Когда в Филях, в тесной избе, пропахшей сукном мундиров, грязью генеральских сапог и мужицкой вонью, зло спорили генералы, фельдмаршал сидел молча в потемках. Был только слышен звук его старческого дыхания. Он закончил военный совет, постучал по столу пухлой ладошей.
– Не потерять бы армии, – пришепетывая, сказал Светлейший, и задрожал его двойной подбородок, заплывший на ворот мундира.
– А с потерей Москвы еще не потеряна Рассея. Фельдмаршал с придыханием, и тоже пришепетывая, выговаривал по-простонародному это слово – Рас-ссея.

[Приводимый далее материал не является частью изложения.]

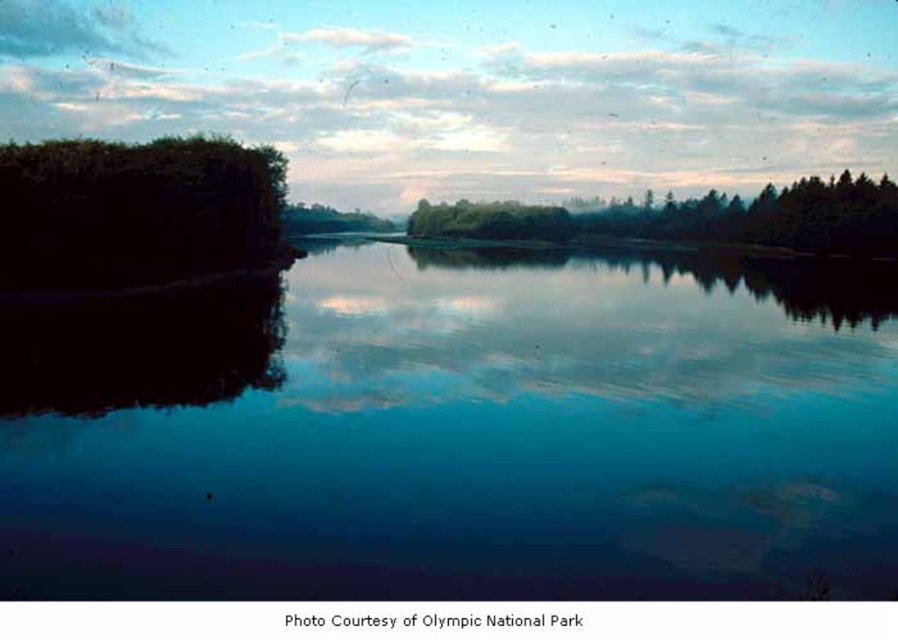 Question: Which point is closer to the camera?

Choices:
 (A) (798, 540)
 (B) (879, 193)
 (C) (180, 147)

Answer: (A)

Question: Is transparent water at center closer to the viewer compared to green matte trees at center?

Choices:
 (A) yes
 (B) no

Answer: (A)

Question: Is transparent water at center bigger than green matte trees at center?

Choices:
 (A) no
 (B) yes

Answer: (A)

Question: Which object is the closest to the green matte trees at center?

Choices:
 (A) transparent water at center
 (B) green leafy tree at left

Answer: (A)

Question: Does transparent water at center have a greater width compared to green matte trees at center?

Choices:
 (A) yes
 (B) no

Answer: (B)

Question: Which point is farther to the camera?

Choices:
 (A) transparent water at center
 (B) green matte trees at center
 (C) green leafy tree at left

Answer: (B)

Тяжелое движение тела поколыхало скамью, он встал: старые ноги затекли от долгого сидения.
– Самое уступление Москвы приуготовит неприятелю неизбежную гибель. Приказываю отступать…
Гончие-полицейские осторожно покрикивают: «Гей-гей». Светлейший будто дремлет в коляске. Его морщинистые веки зажаты, он не хочет видеть Москвы: он всю ночь обильно и тихо проплакал на койке, поджав ладонь под мокрую щеку.
Коляска, подняв низкую пыль, промчалась бульварами.
Рокочет Москва, словно прорвались близко воды: генерал Милорадович уже двинул войска на Коломенскую дорогу, с войсками – клади, пушки, телеги, кареты, народ.
Казаки тянутся гуськом по мостовой. У чугунных ворот барского дома малорослый донец с живыми глазами, в синих шароварах, в высокой, как черный улей, шапке, кормит с рук хлебом коня.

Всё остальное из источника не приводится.